Así el soplo de Cristo constituye una nueva creación de la naturaleza adámica, transmitiéndole una nueva naturaleza espiritual, que originariamente no le pertenecía, y otorgándole la potencialidad de la resurrección de los muertos y de la vida eterna con Dios. Cristo es aquí considerado como un nuevo padre para el hombre, ya que lo ha engendrado nuevamente por medio del propio Espíritu después del nacimiento físico y le ha dado una vida nueva que se vuelve efectiva y manifiesta después o más allá de la vida terrena. Esta comienza después de la muerte con la resurrección, pero la resurrección empieza místicamente ahora, cuando recibimos, después de nuestro nacimiento físico, un nuevo nacimiento del agua y del Espíritu, y recibimos el Espíritu de la resurrección que la Iglesia infunde en nuestro ser.

Nosotros ahora hemos experimentado ambos nacimientos, y las dos vidas obran en nosotros, vida sobre vida. La espiritual es iniciada después de la física, y esta va disminuyendo para ceder poco a poco el paso a la otra. “Aunque nuestro hombre exterior [la naturaleza física] se vaya destruyendo, nuestro hombre interior se va renovando día a día” (2 Cor 4, 16). Es necesario sin embargo subrayar que, mientras la vida física se deteriora inevitablemente y automáticamente, más allá de que nosotros lo queramos o no, la vida espiritual o la naturaleza de la resurrección adquiere poder en nosotros a través de nuestra voluntad y de nuestro deseo. Este es el motivo por el cual Cristo, cuando sopló el Espíritu Santo sobre sus discípulos para revestirlos de la naturaleza y del poder de la resurrección, les dijo: “Recibid el Espíritu Santo” (Jn 20,22). El verbo “recibir” expresa aquí una dependencia del grado de preparación y del deseo de la persona. Cristo no otorga el Espíritu Santo a nuestra persona de modo automático o mecánico: nuestra naturaleza humana recibe el don de la vida eterna y la naturaleza de la resurrección en base a la intensidad del esfuerzo, del deseo y de la voluntad expresada por la entereza del alma, del corazón y de la mente.
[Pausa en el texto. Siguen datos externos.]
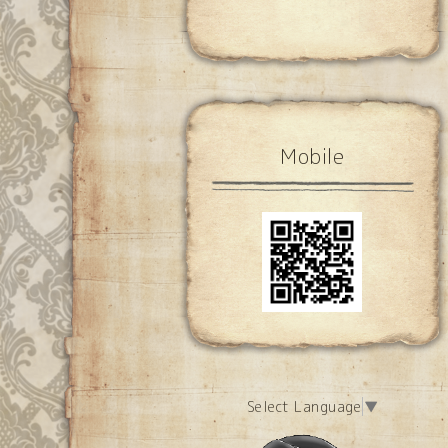
Mobile
Select Language
▼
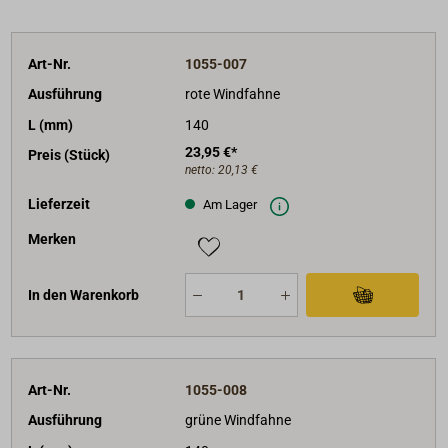
Art-Nr.
1055-007
Ausführung
rote Windfahne
L (mm)
140
23,95 €*
Preis (Stück)
netto:
20,13 €
Lieferzeit
Am Lager
Merken
In den Warenkorb
Art-Nr.
1055-008
Ausführung
grüne Windfahne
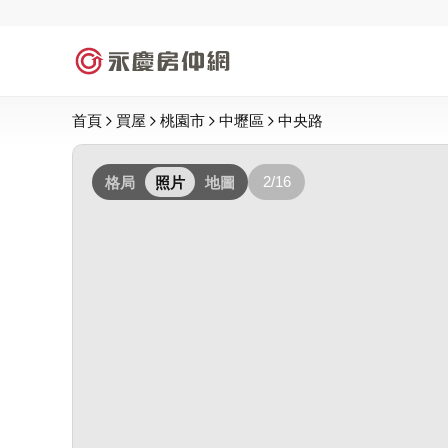
首頁
買屋
桃園市
中壢區
中央路
2/16
格局
照片
地圖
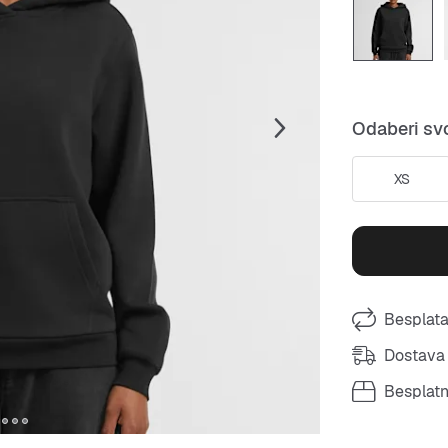
Odaberi svo
XS
Besplata
Dostava 
Besplat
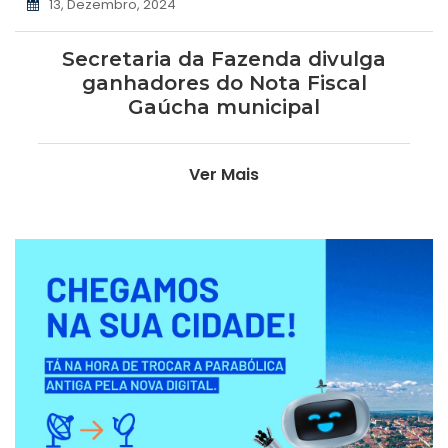
13, Dezembro, 2024
Secretaria da Fazenda divulga
ganhadores do Nota Fiscal
Gaúcha municipal
Ver Mais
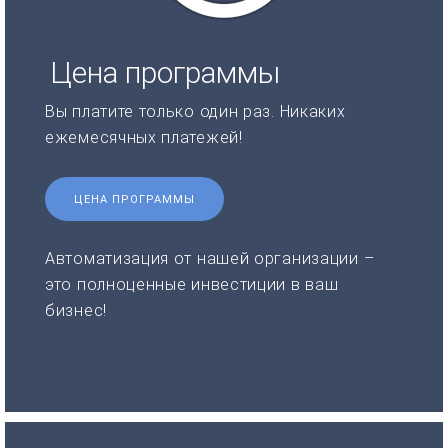
Цена программы
Вы платите только один раз. Никаких
ежемесячных платежей!
ЦЕНА ПРОГРАММЫ
Автоматизация от нашей организации –
это полноценные инвестиции в ваш
бизнес!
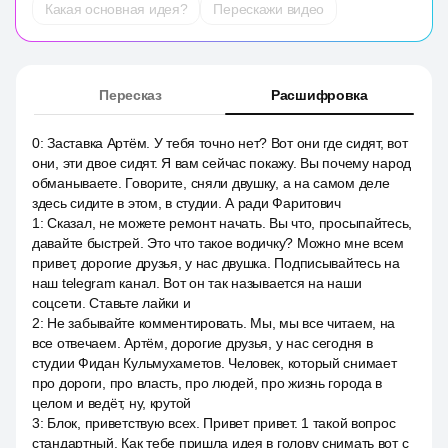
Какая основная идея?
Перескажи видео
Пересказ
Расшифровка
0
:
Заставка Артём. У тебя точно нет? Вот они где сидят, вот
они, эти двое сидят. Я вам сейчас покажу. Вы почему народ
обманываете. Говорите, сняли двушку, а на самом деле
здесь сидите в этом, в студии. А ради Фаритович
1
:
Сказал, не можете ремонт начать. Вы что, просыпайтесь,
давайте быстрей. Это что такое водичку? Можно мне всем
привет, дорогие друзья, у нас двушка. Подписывайтесь на
наш telegram канал. Вот он так называется на наши
соцсети. Ставьте лайки и
2
:
Не забывайте комментировать. Мы, мы все читаем, на
все отвечаем. Артём, дорогие друзья, у нас сегодня в
студии Фидан Кульмухаметов. Человек, который снимает
про дороги, про власть, про людей, про жизнь города в
целом и ведёт, ну, крутой
3
:
Блок, приветствую всех. Привет привет. 1 такой вопрос
стандартный. Как тебе пришла идея в голову снимать вот с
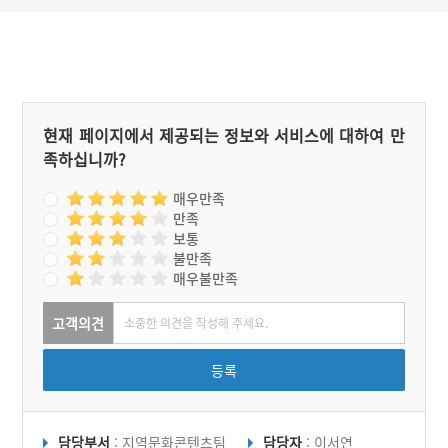
현재 페이지에서 제공되는 정보와 서비스에 대하여 만
족하십니까?
매우만족
만족
보통
불만족
매우불만족
고객의견
등록
담당부서
: 지역문화콘텐츠팀
담당자
: 이서연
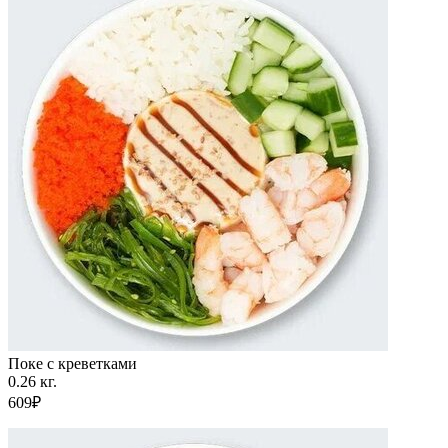
Поке с креветками
0.26 кг.
609₽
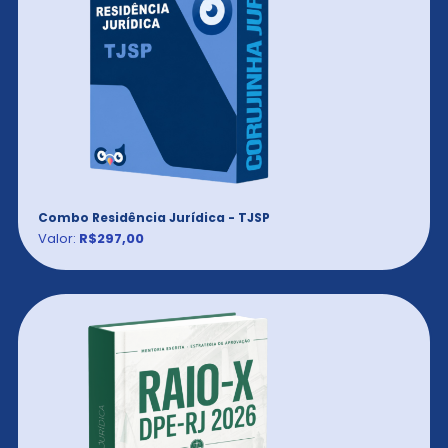
Combo Residência Jurídica - TJSP
Valor:
R$297,00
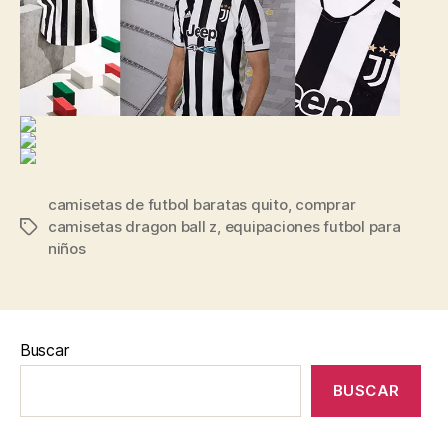
camisetas de futbol baratas quito
,
comprar
camisetas dragon ball z
,
equipaciones futbol para
Etiquetas
niños
Buscar
BUSCAR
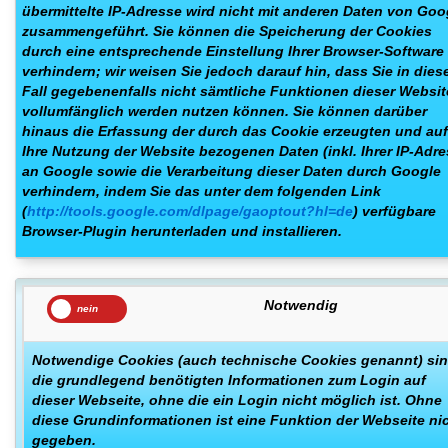
übermittelte IP-Adresse wird nicht mit anderen Daten von Goo
zusammengeführt. Sie können die Speicherung der Cookies
durch eine entsprechende Einstellung Ihrer Browser-Software
verhindern; wir weisen Sie jedoch darauf hin, dass Sie in die
Fall gegebenenfalls nicht sämtliche Funktionen dieser Websit
vollumfänglich werden nutzen können. Sie können darüber
hinaus die Erfassung der durch das Cookie erzeugten und auf
Ihre Nutzung der Website bezogenen Daten (inkl. Ihrer IP-Adre
an Google sowie die Verarbeitung dieser Daten durch Google
verhindern, indem Sie das unter dem folgenden Link
(
http://tools.google.com/dlpage/gaoptout?hl=de
) verfügbare
Browser-Plugin herunterladen und installieren.
Notwendig
Notwendige Cookies (auch technische Cookies genannt) si
die grundlegend benötigten Informationen zum Login auf
dieser Webseite, ohne die ein Login nicht möglich ist. Ohne
diese Grundinformationen ist eine Funktion der Webseite ni
gegeben.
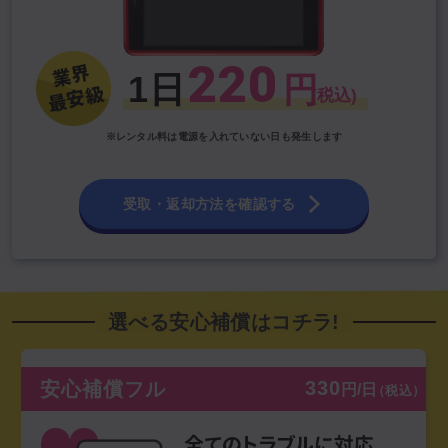
220
1日
円
(税込)
※レンタル料は電源を入れていない日も発生します
受取・返却方法を確認する
選べる安心補償はコチラ!
330
安心補償フル
円/日
（税込）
El primer soplo, al momento de la creación física, fue recibido sin ninguna respuesta de la voluntad humana: es dado en general y así la vida humana se vuelve la posesión legítima de todos cuantos tienen un cuerpo. El segundo soplo, en el momento de la creación espiritual, fue recibido en la alegría solo por los discípulos entre miles y miles de personas de la raza humana. Por esto los discípulos son considerados las primicias del Espíritu. Pero notad que el evangelio dice: “Los discípulos se alegraron al ver al Señor” (Jn 20,20). Es la alegría de la fe en la resurrección de Cristo la que ha preparado a los discípulos para recibir el soplo del Espíritu de la resurrección.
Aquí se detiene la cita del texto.